Find a function f which satisfies the integral equation
Int(bounded from 0 to x) t*f(t)dt = Int(bounded from x to 0)(t^2+1)*f(t)dt +x
To find a function \(f(x)\) that satisfies the given integral equation, we'll solve it step by step.
Step 1: Rewrite the integral equation in terms of definite integrals.
The given integral equation can be rewritten as:
\(\int_{0}^{x} t \cdot f(t) dt = \int_{x}^{0} (t^2 + 1) \cdot f(t) dt + x\)
Step 2: Apply the Second Fundamental Theorem of Calculus.

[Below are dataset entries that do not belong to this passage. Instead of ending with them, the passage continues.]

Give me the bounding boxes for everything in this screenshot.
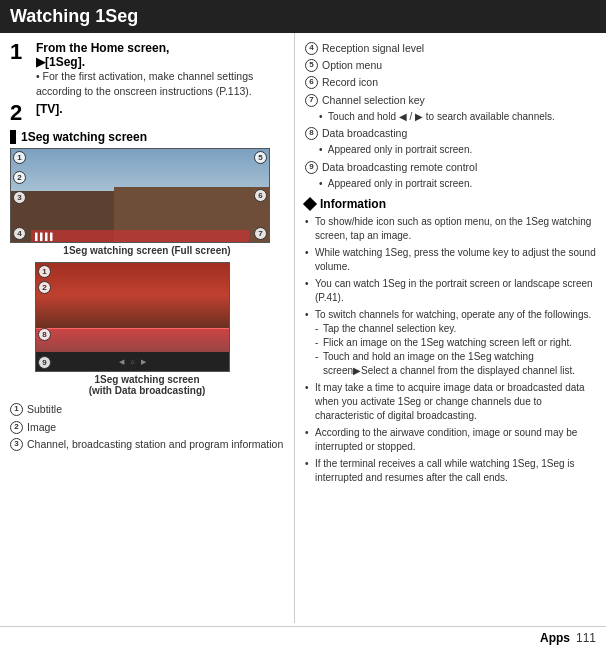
page-footer: Apps 111 xyxy=(0,626,606,648)
right-column: 4 Reception signal level 5 Option menu 6… xyxy=(295,33,606,623)
channel-bar-text: ▌▌▌▌ xyxy=(35,233,55,240)
list-item-9: 9 Data broadcasting remote control xyxy=(305,160,596,174)
step-2-title: [TV]. xyxy=(36,102,284,116)
list-text-9: Data broadcasting remote control xyxy=(322,160,477,174)
list-section-right: 4 Reception signal level 5 Option menu 6… xyxy=(305,41,596,191)
list-circle-3: 3 xyxy=(10,438,23,451)
step-2-content: [TV]. xyxy=(36,102,284,124)
page-header: Watching 1Seg xyxy=(0,0,606,33)
list-item-1: 1 Subtitle xyxy=(10,402,284,416)
list-text-6: Record icon xyxy=(322,75,378,89)
step-2: 2 [TV]. xyxy=(10,102,284,124)
list-item-3: 3 Channel, broadcasting station and prog… xyxy=(10,437,284,451)
list-circle-6: 6 xyxy=(305,76,318,89)
tv-screen-fullscreen: 1 2 3 4 5 6 7 ▌▌▌▌ xyxy=(10,148,270,243)
info-bullets: To show/hide icon such as option menu, o… xyxy=(305,215,596,485)
info-bullet-1: To show/hide icon such as option menu, o… xyxy=(305,215,596,243)
screen-fullscreen-caption: 1Seg watching screen (Full screen) xyxy=(10,245,284,256)
dash-item-3: Touch and hold an image on the 1Seg watc… xyxy=(315,350,596,378)
list-text-5: Option menu xyxy=(322,58,382,72)
info-bullet-7: If the terminal receives a call while wa… xyxy=(305,457,596,485)
list-item-9-sub: Appeared only in portrait screen. xyxy=(319,177,596,191)
list-circle-7: 7 xyxy=(305,94,318,107)
list-item-6: 6 Record icon xyxy=(305,75,596,89)
screen-portrait-caption: 1Seg watching screen(with Data broadcast… xyxy=(10,374,284,396)
dash-item-2: Flick an image on the 1Seg watching scre… xyxy=(315,336,596,350)
list-circle-9: 9 xyxy=(305,161,318,174)
info-bullet-4: To switch channels for watching, operate… xyxy=(305,308,596,378)
list-text-1: Subtitle xyxy=(27,402,62,416)
footer-apps-label: Apps xyxy=(540,631,570,645)
list-item-8-sub: Appeared only in portrait screen. xyxy=(319,143,596,157)
list-item-2: 2 Image xyxy=(10,420,284,434)
portrait-bg xyxy=(36,263,229,328)
list-text-7: Channel selection key xyxy=(322,93,425,107)
list-item-7: 7 Channel selection key xyxy=(305,93,596,107)
info-heading: Information xyxy=(305,197,596,211)
channel-bar: ▌▌▌▌ xyxy=(31,230,249,242)
list-text-4: Reception signal level xyxy=(322,41,424,55)
tv-screen-fullscreen-container: 1 2 3 4 5 6 7 ▌▌▌▌ 1Seg watching screen … xyxy=(10,148,284,256)
info-bullet-5: It may take a time to acquire image data… xyxy=(305,381,596,423)
dash-item-1: Tap the channel selection key. xyxy=(315,322,596,336)
tv-screen-portrait: 2 1 8 9 ◀ ⌂ ▶ xyxy=(35,262,230,372)
step-1-number: 1 xyxy=(10,41,32,98)
list-text-3: Channel, broadcasting station and progra… xyxy=(27,437,283,451)
list-text-2: Image xyxy=(27,420,56,434)
icon-home: ⌂ xyxy=(130,358,134,365)
info-diamond-icon xyxy=(303,196,317,210)
list-circle-2: 2 xyxy=(10,421,23,434)
step-1: 1 From the Home screen,▶[1Seg]. • For th… xyxy=(10,41,284,98)
step-1-title: From the Home screen,▶[1Seg]. xyxy=(36,41,284,69)
main-content: 1 From the Home screen,▶[1Seg]. • For th… xyxy=(0,33,606,623)
info-heading-text: Information xyxy=(320,197,386,211)
info-section: Information To show/hide icon such as op… xyxy=(305,197,596,485)
tv-screen-portrait-container: 2 1 8 9 ◀ ⌂ ▶ 1Seg watching screen(with … xyxy=(10,262,284,396)
data-broadcast-bar xyxy=(36,328,229,352)
section-heading: 1Seg watching screen xyxy=(10,130,284,144)
list-item-5: 5 Option menu xyxy=(305,58,596,72)
step-2-number: 2 xyxy=(10,102,32,124)
list-circle-4: 4 xyxy=(305,42,318,55)
list-text-8: Data broadcasting xyxy=(322,126,407,140)
info-bullet-2: While watching 1Seg, press the volume ke… xyxy=(305,246,596,274)
page-title: Watching 1Seg xyxy=(10,6,138,27)
list-circle-1: 1 xyxy=(10,403,23,416)
left-column: 1 From the Home screen,▶[1Seg]. • For th… xyxy=(0,33,295,623)
list-item-7-sub: Touch and hold ◀ / ▶ to search available… xyxy=(319,110,596,124)
info-bullet-6: According to the airwave condition, imag… xyxy=(305,426,596,454)
step-1-content: From the Home screen,▶[1Seg]. • For the … xyxy=(36,41,284,98)
list-circle-8: 8 xyxy=(305,127,318,140)
list-circle-5: 5 xyxy=(305,59,318,72)
footer-page-number: 111 xyxy=(576,631,596,645)
list-item-8: 8 Data broadcasting xyxy=(305,126,596,140)
data-broadcast-icons: ◀ ⌂ ▶ xyxy=(36,352,229,371)
icon-back: ◀ xyxy=(119,358,124,366)
info-bullet-3: You can watch 1Seg in the portrait scree… xyxy=(305,277,596,305)
list-item-4: 4 Reception signal level xyxy=(305,41,596,55)
section-heading-text: 1Seg watching screen xyxy=(21,130,147,144)
section-bar xyxy=(10,130,16,144)
list-section-left: 1 Subtitle 2 Image 3 Channel, broadcasti… xyxy=(10,402,284,451)
icon-forward: ▶ xyxy=(141,358,146,366)
step-1-body: • For the first activation, make channel… xyxy=(36,69,284,98)
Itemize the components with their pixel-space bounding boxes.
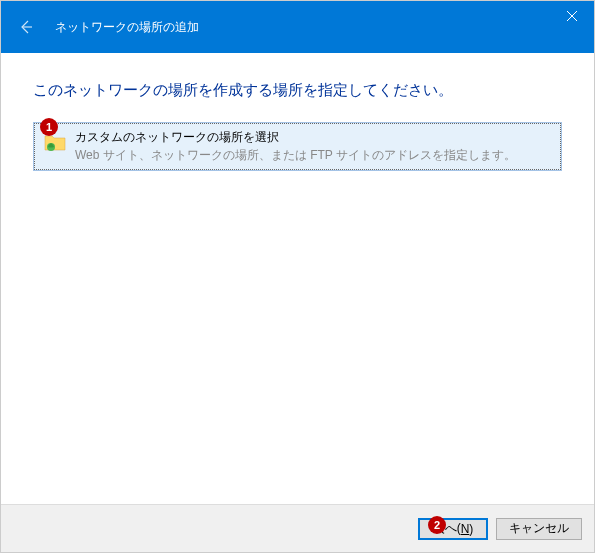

According to the Second Fundamental Theorem of Calculus, if \(F(x)\) is an antiderivative of \(f(x)\), then:
\(\int_{a}^{b} f(x) dx = F(b) - F(a)\)
So, to solve the integral equation, we need to find the antiderivative \(F(x)\) of \(f(x)\).
Step 3: Rewrite the integral equation using the antiderivative.
Using the Second Fundamental Theorem of Calculus, we can rewrite the integral equation as:
\(F(x) - F(0) = F(0) - F(x) + x\)
Simplifying, we get:
\(2F(x) = 2F(0) + x\)
Step 4: Solve for \(F(x)\).
Dividing both sides by 2, we obtain:
\(F(x) = F(0) + \frac{x}{2}\)
Step 5: Find \(f(x)\).
To find \(f(x)\), we differentiate \(F(x)\) with respect to \(x\):
\(\frac{d}{dx}(F(x)) = \frac{d}{dx}(F(0) + \frac{x}{2})\)
\(f(x) = \frac{1}{2}\)
Therefore, the function \(f(x)\) that satisfies the given integral equation is \(f(x) = \frac{1}{2}\).